REQUIREMENT: Please restate the records below word for word, leaving out every picture.

TASK INPUTS:
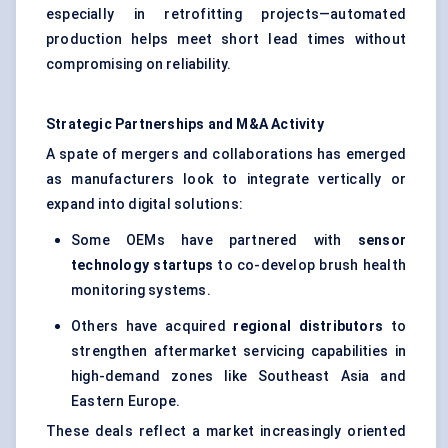
especially in retrofitting projects—automated
production helps meet short lead times without
compromising on reliability.
Strategic Partnerships and M&A Activity
A spate of mergers and collaborations has emerged
as manufacturers look to integrate vertically or
expand into digital solutions:
Some OEMs have partnered with
sensor
technology
startups
to co-develop brush health
monitoring systems.
Others have acquired
regional distributors
to
strengthen aftermarket servicing capabilities in
high-demand zones like Southeast Asia and
Eastern Europe.
These deals reflect a market increasingly oriented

WRITTEN REPLY:
especially in retrofitting projects—automated
production helps meet short lead times without
compromising on reliability.
Strategic Partnerships and M&A Activity
A spate of mergers and collaborations has emerged
as manufacturers look to integrate vertically or
expand into digital solutions:
Some OEMs have partnered with
sensor
technology
startups
to co-develop brush health
monitoring systems.
Others have acquired
regional distributors
to
strengthen aftermarket servicing capabilities in
high-demand zones like Southeast Asia and
Eastern Europe.
These deals reflect a market increasingly oriented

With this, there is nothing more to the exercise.